Write out exactly the lines below that run from the one containing "that is God’s intention and will." through the one containing "You are about", both included, with no other lines.

→ **INPUT MATERIAL**:

====================

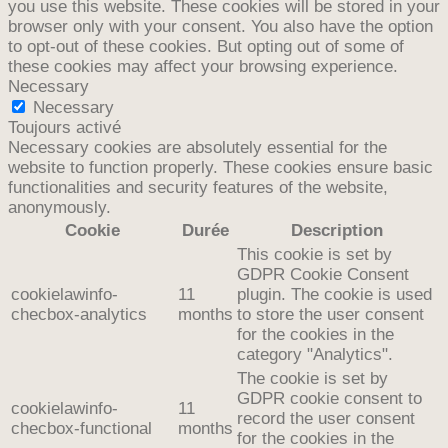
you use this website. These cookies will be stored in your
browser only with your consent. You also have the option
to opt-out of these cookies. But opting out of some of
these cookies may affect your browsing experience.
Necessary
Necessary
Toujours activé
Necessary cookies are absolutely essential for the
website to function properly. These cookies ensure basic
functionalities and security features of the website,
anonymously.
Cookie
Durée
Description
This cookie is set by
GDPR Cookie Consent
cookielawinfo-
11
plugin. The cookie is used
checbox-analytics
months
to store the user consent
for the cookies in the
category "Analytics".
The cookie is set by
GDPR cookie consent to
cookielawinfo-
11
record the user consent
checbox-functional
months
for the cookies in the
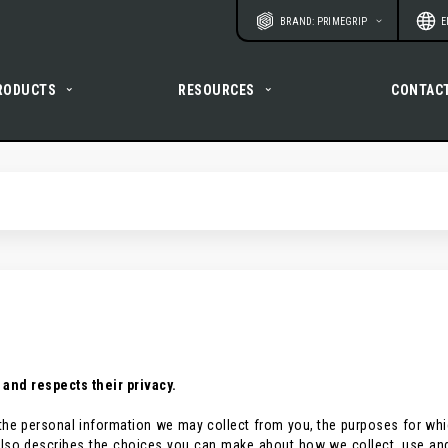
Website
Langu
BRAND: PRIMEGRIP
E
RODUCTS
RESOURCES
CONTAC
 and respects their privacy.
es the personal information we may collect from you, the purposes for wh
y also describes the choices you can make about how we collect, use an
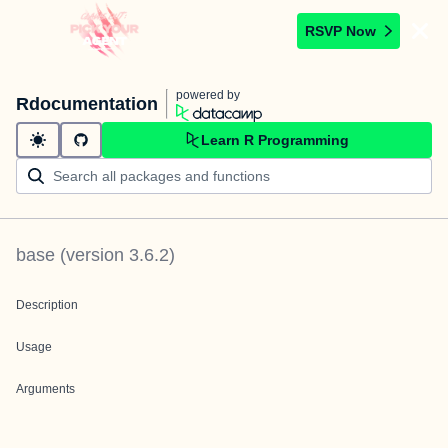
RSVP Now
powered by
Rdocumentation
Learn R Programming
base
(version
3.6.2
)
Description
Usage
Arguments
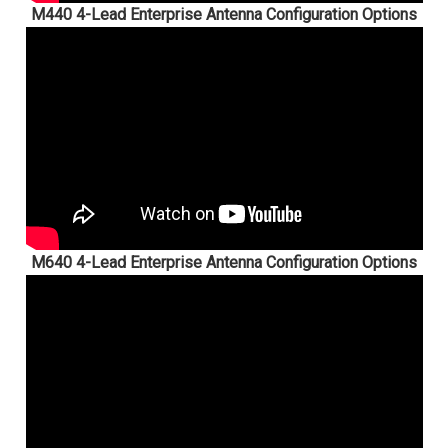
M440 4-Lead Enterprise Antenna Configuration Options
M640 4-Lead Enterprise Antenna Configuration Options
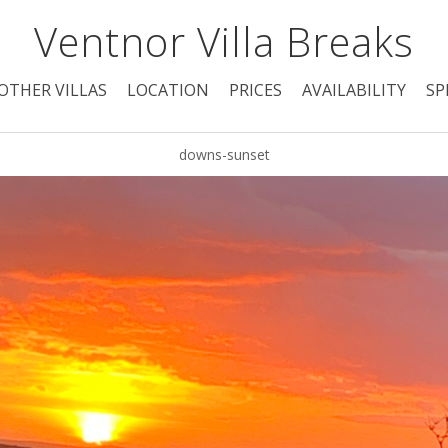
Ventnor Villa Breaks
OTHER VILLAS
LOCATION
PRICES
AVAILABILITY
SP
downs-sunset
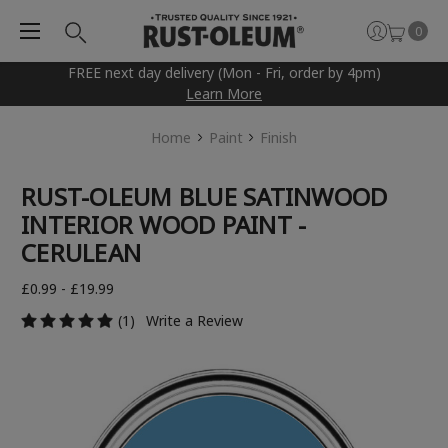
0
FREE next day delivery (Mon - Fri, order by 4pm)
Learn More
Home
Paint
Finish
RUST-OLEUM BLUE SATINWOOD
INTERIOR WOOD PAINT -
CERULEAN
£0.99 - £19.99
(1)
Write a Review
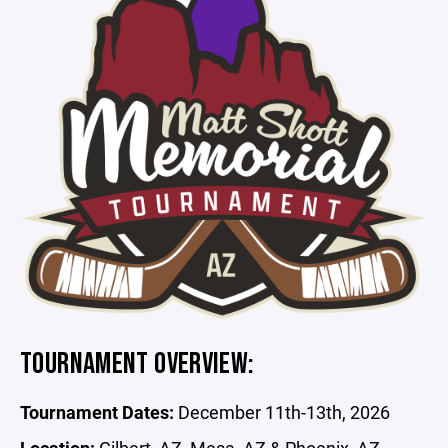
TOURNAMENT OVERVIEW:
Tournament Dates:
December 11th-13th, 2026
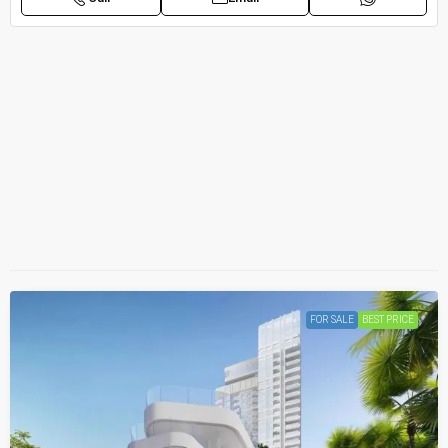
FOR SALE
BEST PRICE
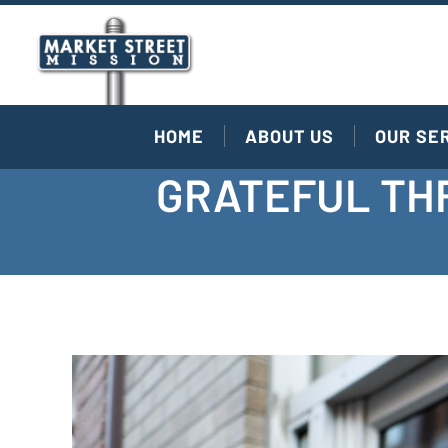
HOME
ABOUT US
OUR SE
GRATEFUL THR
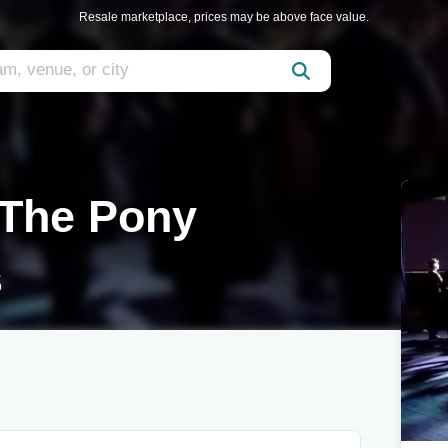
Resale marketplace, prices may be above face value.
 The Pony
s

====================

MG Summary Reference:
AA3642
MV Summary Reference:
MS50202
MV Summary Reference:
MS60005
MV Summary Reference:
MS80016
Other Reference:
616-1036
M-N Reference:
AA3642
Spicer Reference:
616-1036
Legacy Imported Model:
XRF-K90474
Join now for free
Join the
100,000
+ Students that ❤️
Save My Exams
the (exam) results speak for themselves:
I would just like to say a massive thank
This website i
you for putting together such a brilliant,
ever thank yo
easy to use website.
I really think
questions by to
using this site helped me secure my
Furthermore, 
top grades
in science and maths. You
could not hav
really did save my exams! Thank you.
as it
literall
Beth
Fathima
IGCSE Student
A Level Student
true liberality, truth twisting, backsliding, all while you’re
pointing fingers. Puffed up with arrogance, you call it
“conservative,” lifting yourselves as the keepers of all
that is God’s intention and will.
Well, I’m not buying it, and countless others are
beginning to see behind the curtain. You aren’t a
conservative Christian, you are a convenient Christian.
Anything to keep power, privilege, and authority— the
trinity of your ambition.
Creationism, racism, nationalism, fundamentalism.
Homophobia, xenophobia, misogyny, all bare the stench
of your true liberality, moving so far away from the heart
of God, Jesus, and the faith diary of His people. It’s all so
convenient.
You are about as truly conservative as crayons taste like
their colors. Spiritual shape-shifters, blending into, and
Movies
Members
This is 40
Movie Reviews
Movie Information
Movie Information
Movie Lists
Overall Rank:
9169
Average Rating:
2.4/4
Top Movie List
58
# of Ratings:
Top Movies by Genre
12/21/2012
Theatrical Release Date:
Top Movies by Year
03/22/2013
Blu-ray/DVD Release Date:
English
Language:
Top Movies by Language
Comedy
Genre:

====================

→ **EXERCISE SOLUTION**:
that is God’s intention and will.
Well, I’m not buying it, and countless others are
beginning to see behind the curtain. You aren’t a
conservative Christian, you are a convenient Christian.
Anything to keep power, privilege, and authority— the
trinity of your ambition.
Creationism, racism, nationalism, fundamentalism.
Homophobia, xenophobia, misogyny, all bare the stench
of your true liberality, moving so far away from the heart
of God, Jesus, and the faith diary of His people. It’s all so
convenient.
You are about as truly conservative as crayons taste like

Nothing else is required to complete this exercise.